I found out lots about him that day. He was a mechanic with his own shop and had severely injured his hand in an accident there. Even though he appeared harsh and gruff, he spoke fondly of his family – his wife who had some medical issues and his sons and grandchildren. The sons worked with him and he was teaching them his craft. One son was doing great but the other was having some life difficulties and he was having to guide and direct a couple of his grandchildren.

There was anguish and anxiousness over his current inability to provide for his family because of this serious injury.

As we spoke back and forth, I clearly knew God was wanting me to pray for him. To be honest, I was intimidated. He seemed so much wiser and more determined than I was and he clearly knew way more about life than I did. I felt very ill-equipped to pray for him.

Besides, we were in public! What would the other people in the room think?!

As I was stalling and trying to work through in my head how to pray for him without drawing attention, he left.

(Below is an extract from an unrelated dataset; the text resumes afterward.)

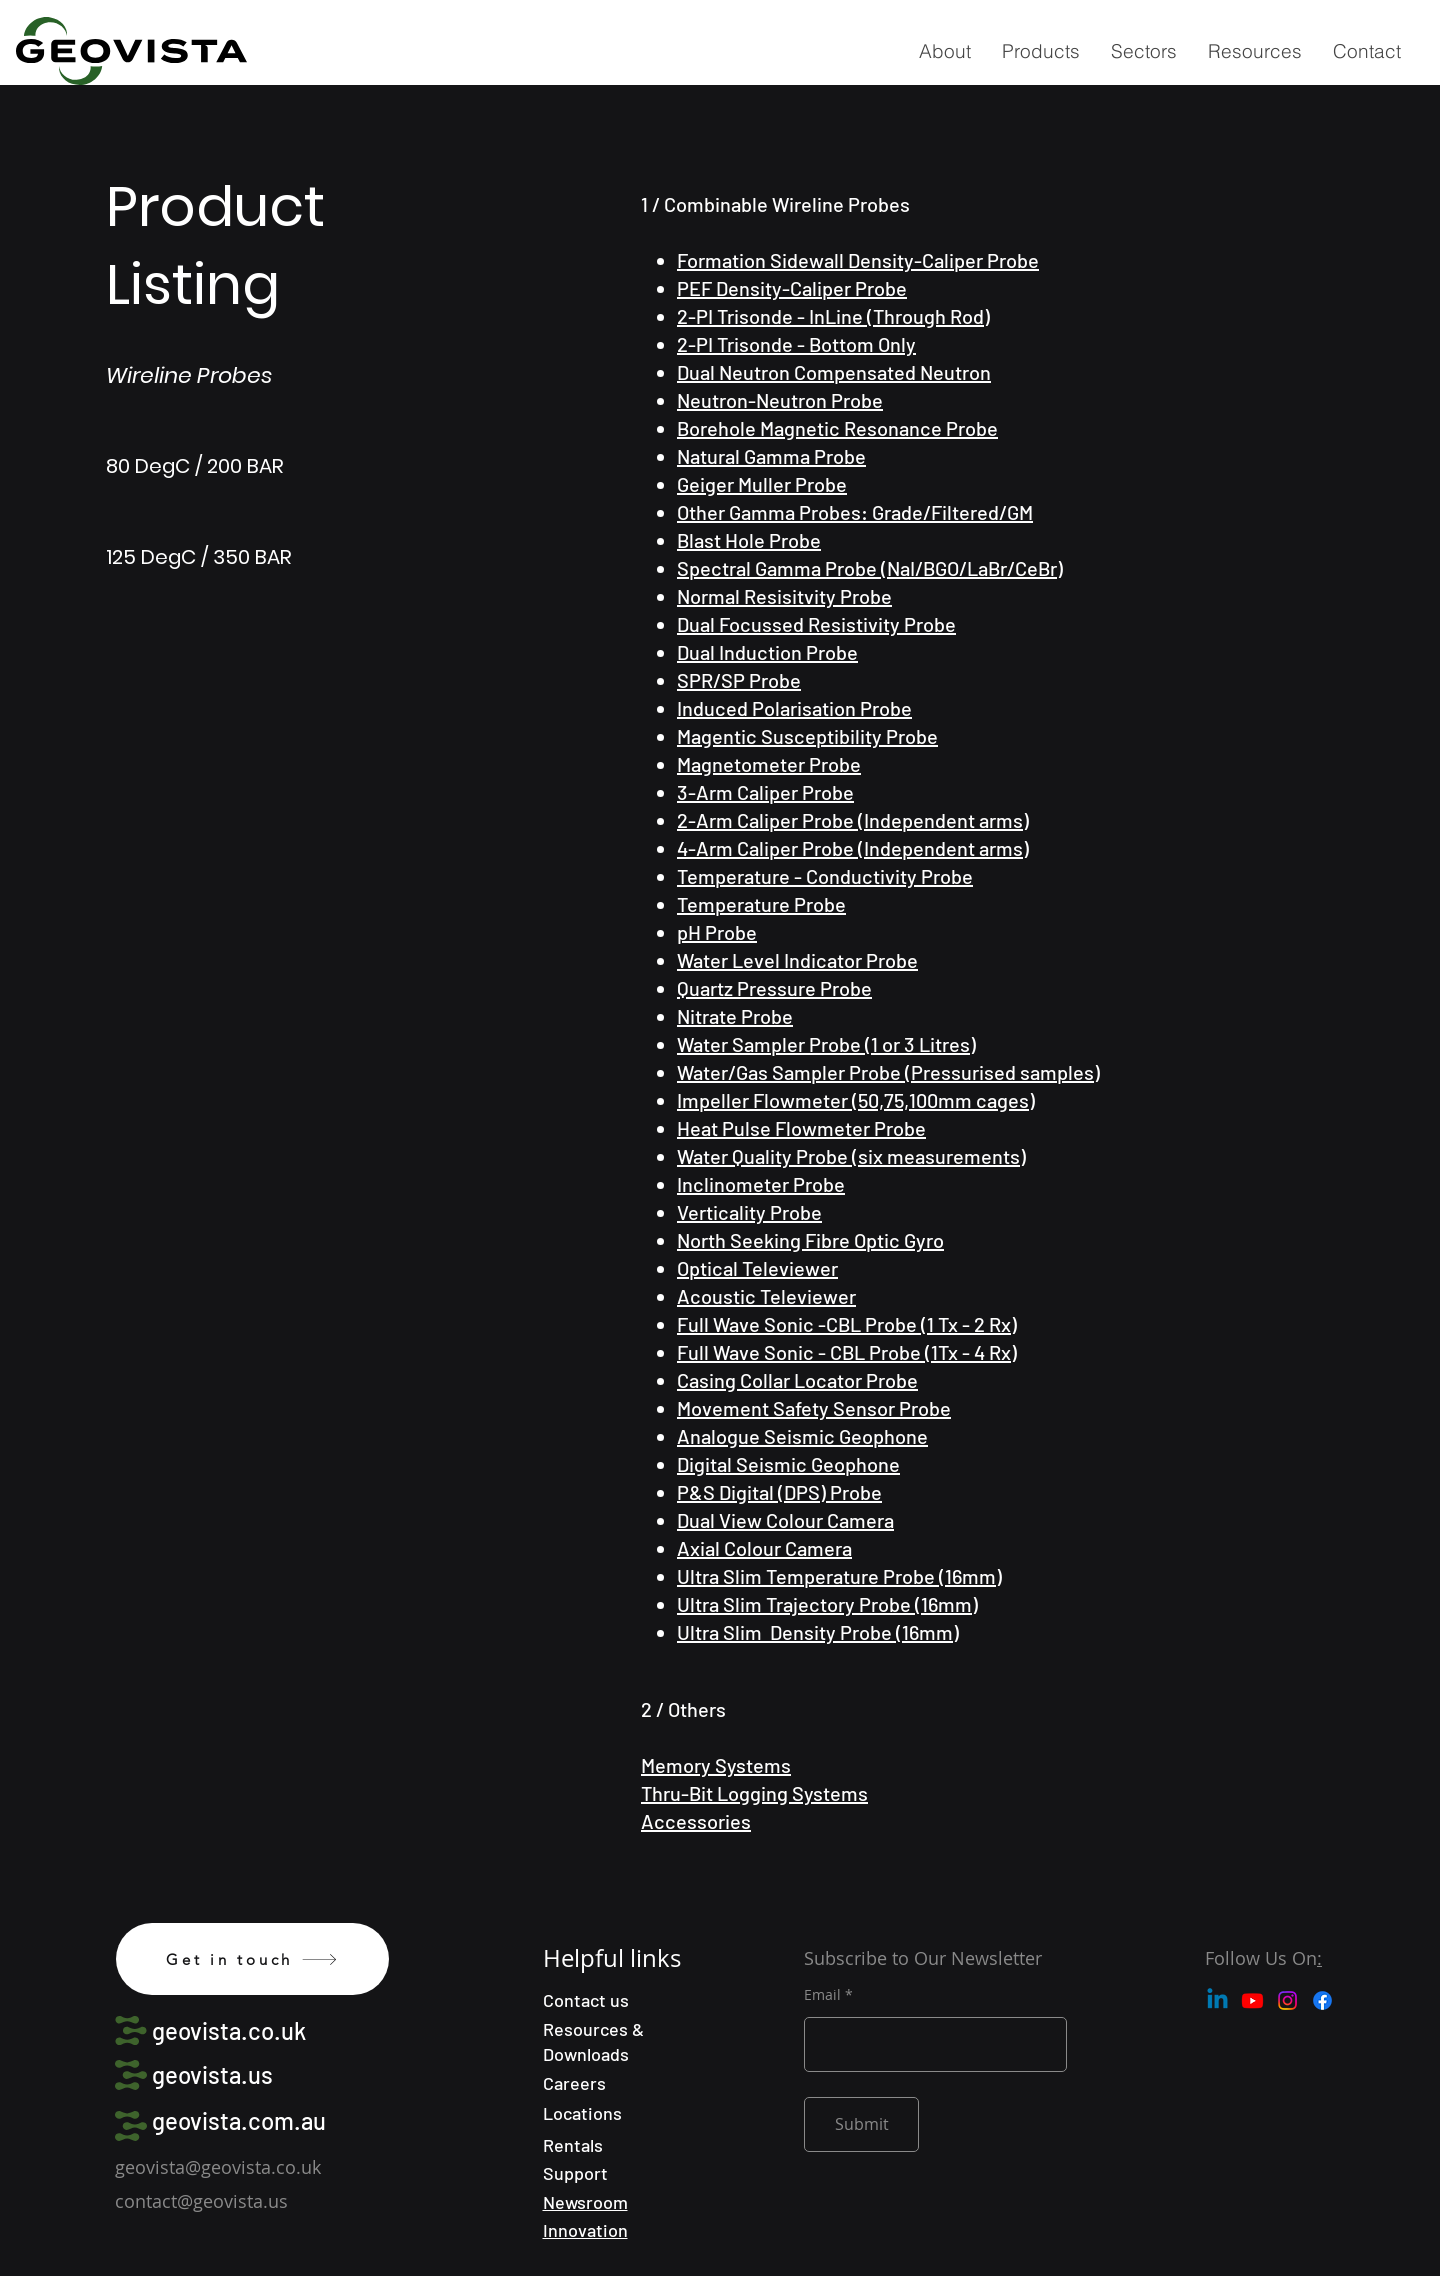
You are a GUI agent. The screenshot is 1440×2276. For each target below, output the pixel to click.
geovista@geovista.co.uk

Can I just tell you how disappointed I was in myself? God asked me to pray, I had stalled and now I felt like I had let them both down because I was relying on my own ability rather than the Lord’s and was overly concerned with how the world would react to Jesus.   I had enough history with God to know that when He asks you to do something, He gives all the grace and supply needed to accomplish the task but now he was gone. I asked for forgiveness, asked God to bless him and please give this man what he needed.

Evidently, prayer was part of what he still needed.

Appointment number three and yep, you are correct – there he was again. We began to speak and this time, the feeling to pray for him was even stronger and I didn’t care who was in the room. I asked if I could pray for him, hoping he wouldn’t reject the opportunity for God to show him He was there. When he said yes, I took his injured hand in my hands, closed my eyes (because closing my eyes sometimes helps me “hear” God better!) and began to pray. I remember thanking God for him, for the love he had towards his family and for the skill and determination the Lord had given him in his life’s work. I asked God to restore his hand, to restore his livelihood and to give him even more grace to deal with his family situation. There was more but I don’t remember it all.

When we finished praying, I opened my eyes and this big, hardened, determined man had tears in his eyes as he looked straight at me and said thank you.

We never had the same appointment time again and I have no idea whether God healed his hand or not. What I do know though, is that a divine exchange happened between him and the Lord that day.

As for me, I got reminded that obedience in the moment is a blessing. What an honor it is to be present when the Lord touches one of His children.

And P.S, scrutiny from the “public” in the room, never came.